To identify the methanogenic pathways present in a deep aquifer associated with an accretionary prism in Southwest Japan, a series of geochemical and microbiological studies of natural gas and groundwater derived from a deep aquifer were performed. Stable carbon isotopic analysis of methane in the natural gas and dissolved inorganic carbon (mainly bicarbonate) in groundwater suggested that the methane was derived from both thermogenic and biogenic processes. Archaeal 16S rRNA gene analysis revealed the dominance of H 2 -using methanogens in the groundwater.
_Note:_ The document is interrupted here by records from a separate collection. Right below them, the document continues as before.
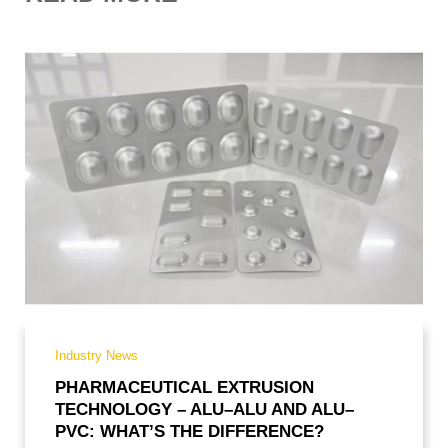
CODE OF CONDUCT
PURCHASE
RECRUITMENT
Industry News
PHARMACEUTICAL EXTRUSION
TECHNOLOGY – ALU–ALU AND ALU–
PVC: WHAT’S THE DIFFERENCE?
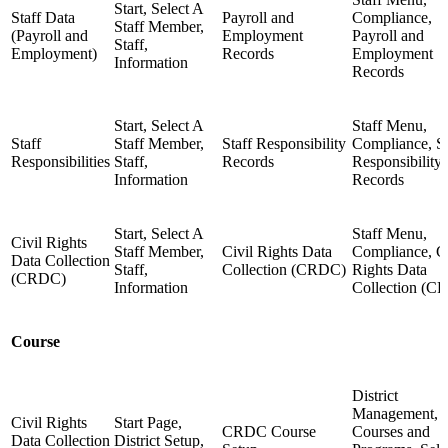
Start, Select A
Staff Data
Payroll and
Compliance,
Staff Member,
(Payroll and
Employment
Payroll and
Staff,
Employment)
Records
Employment
Information
Records
Start, Select A
Staff Menu,
Staff
Staff Member,
Staff Responsibility
Compliance, St
Responsibilities
Staff,
Records
Responsibility
Information
Records
Start, Select A
Staff Menu,
Civil Rights
Staff Member,
Civil Rights Data
Compliance, Ci
Data Collection
Staff,
Collection (CRDC)
Rights Data
(CRDC)
Information
Collection (C
Course
District
Management,
Civil Rights
Start Page,
CRDC Course
Courses and
Data Collection
District Setup,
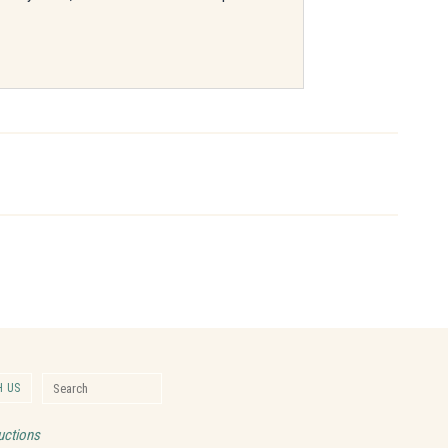
Search for:
 US
Search
uctions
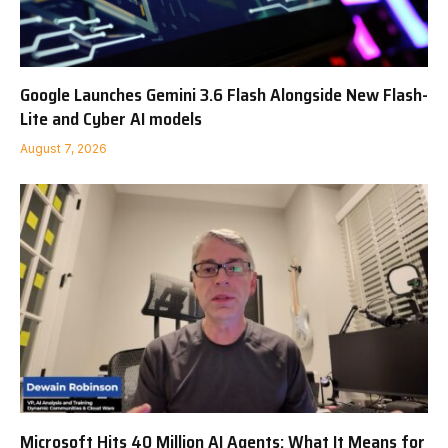
Google Launches Gemini 3.6 Flash Alongside New Flash-
Lite and Cyber AI models
August 7, 2026
Microsoft Hits 40 Million AI Agents: What It Means for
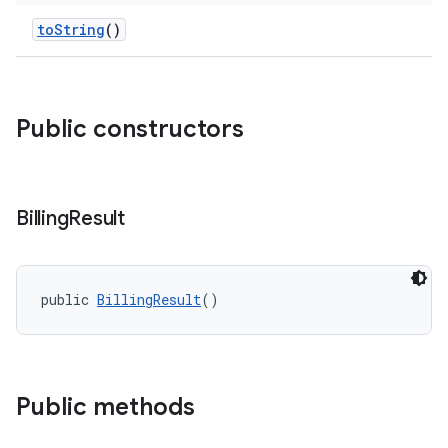
toString
()
Public constructors
Billing
Result
public 
BillingResult
()
Public methods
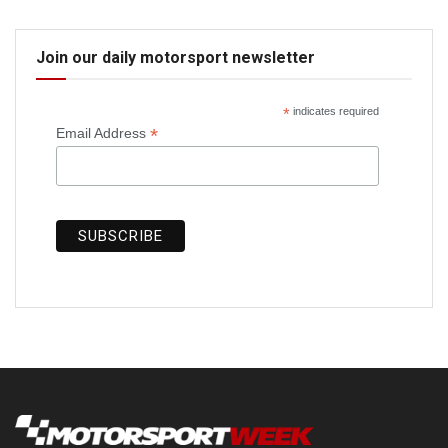
Join our daily motorsport newsletter
*
indicates required
*
Email Address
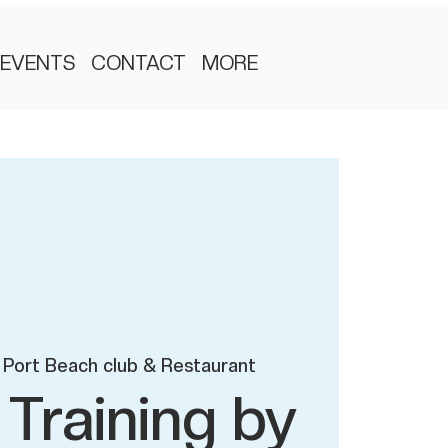
EVENTS
CONTACT
MORE
Port Beach club & Restaurant
 Training by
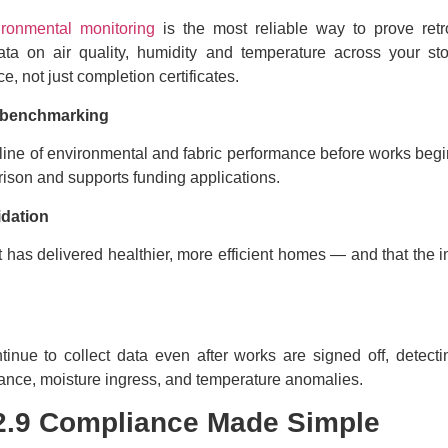
ironmental monitoring
is the most reliable way to prove retro
data on air quality, humidity and temperature across your s
e, not just completion certificates.
n benchmarking
line of environmental and fabric performance before works begi
rison and supports funding applications.
idation
fit has delivered healthier, more efficient homes — and that the
inue to collect data even after works are signed off, detecti
lance, moisture ingress, and temperature anomalies.
2.9 Compliance Made Simple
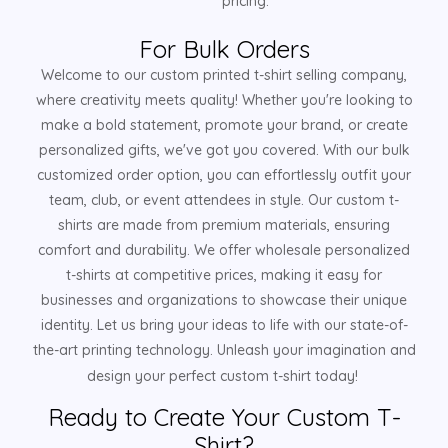
pricing.
For Bulk Orders
Welcome to our custom printed t-shirt selling company,
where creativity meets quality! Whether you're looking to
make a bold statement, promote your brand, or create
personalized gifts, we've got you covered. With our bulk
customized order option, you can effortlessly outfit your
team, club, or event attendees in style. Our custom t-
shirts are made from premium materials, ensuring
comfort and durability. We offer wholesale personalized
t-shirts at competitive prices, making it easy for
businesses and organizations to showcase their unique
identity. Let us bring your ideas to life with our state-of-
the-art printing technology. Unleash your imagination and
design your perfect custom t-shirt today!
Ready to Create Your Custom T-
Shirt?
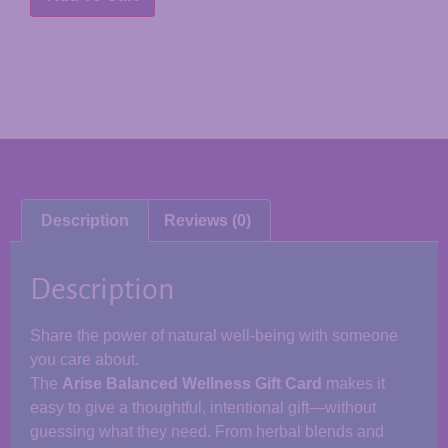
Description
Reviews (0)
Description
Share the power of natural well-being with someone
you care about.
The
Arise Balanced Wellness Gift Card
makes it
easy to give a thoughtful, intentional gift—without
guessing what they need. From herbal blends and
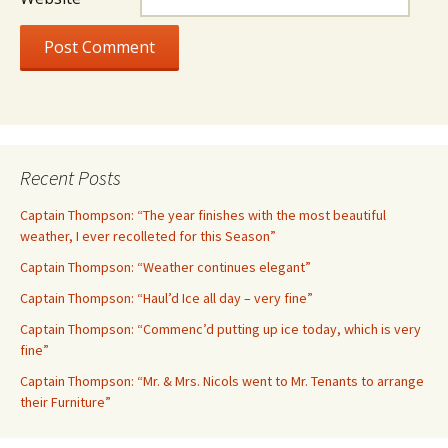
Recent Posts
Captain Thompson: “The year finishes with the most beautiful
weather, I ever recolleted for this Season”
Captain Thompson: “Weather continues elegant”
Captain Thompson: “Haul’d Ice all day – very fine”
Captain Thompson: “Commenc’d putting up ice today, which is very
fine”
Captain Thompson: “Mr. & Mrs. Nicols went to Mr. Tenants to arrange
their Furniture”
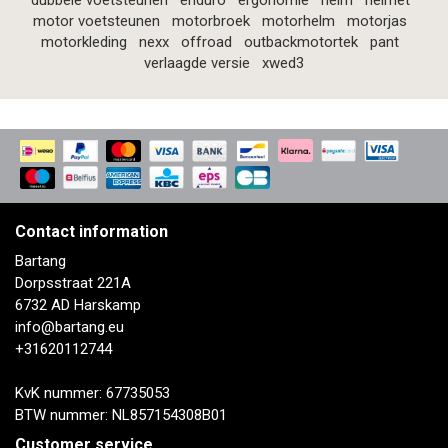
dubbele voetsteunen
enduro
ergonomie
helm
helmet
motor voetsteunen
motorbroek
motorhelm
motorjas
motorkleding
nexx
offroad
outbackmotortek
pant
verlaagde versie
xwed3
Contact information
Bartang
Dorpsstraat 221A
6732 AD Harskamp
info@bartang.eu
+31620112744
KvK nummer: 67735053
BTW nummer: NL857154308B01
Customer service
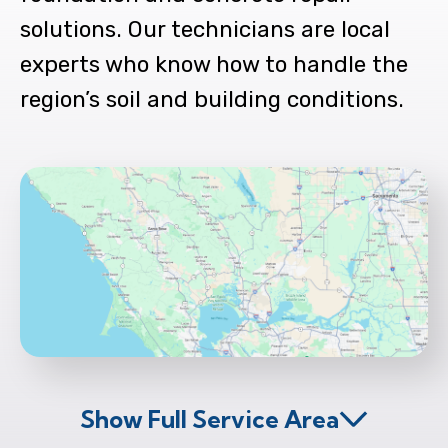
solutions. Our technicians are local
experts who know how to handle the
region’s soil and building conditions.
Show Full Service Area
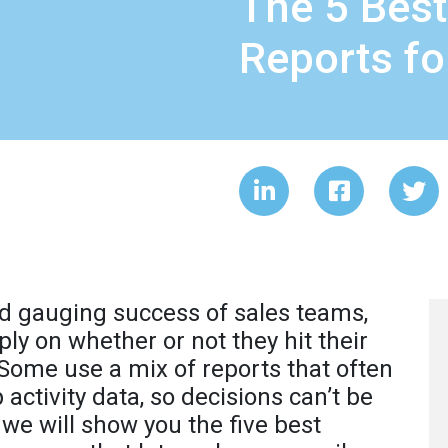
The 5 Best
Reports f
d gauging success of sales teams,
y on whether or not they hit their
 Some use a mix of reports that often
 activity data, so decisions can’t be
, we will show you the five best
Furthermore, the high potential of methane production by H 2 -using methanogens was shown in enrichments using groundwater amended with H 2 and CO 2 . Bacterial 16S rRNA gene analysis showed that fermentative bacteria inhabited the deep aquifer. Anaerobic incubations using groundwater amended with organic substrates and bromoethanesulfonate (a methanogen inhibitor) suggested a high potential of H 2 and CO 2 generation by fermentative bacteria. To confirm whether or not methane is produced by a syntrophic consortium of H 2 -producing fermentative bacteria and H 2 -using methanogens, anaerobic incubations using the groundwater amended with organic substrates were performed. Consequently, H 2 accumulation and rapid methane production were observed in these enrichments incubated at 55 and 65 1C. Thus, our results suggested that past and ongoing syntrophic biodegradation of organic compounds by H 2 -producing fermentative bacteria and H 2 -using methanogens, as well as a thermogenic reaction, contributes to the significant methane reserves in the deep aquifer associated with the accretionary prism in Southwest Japan.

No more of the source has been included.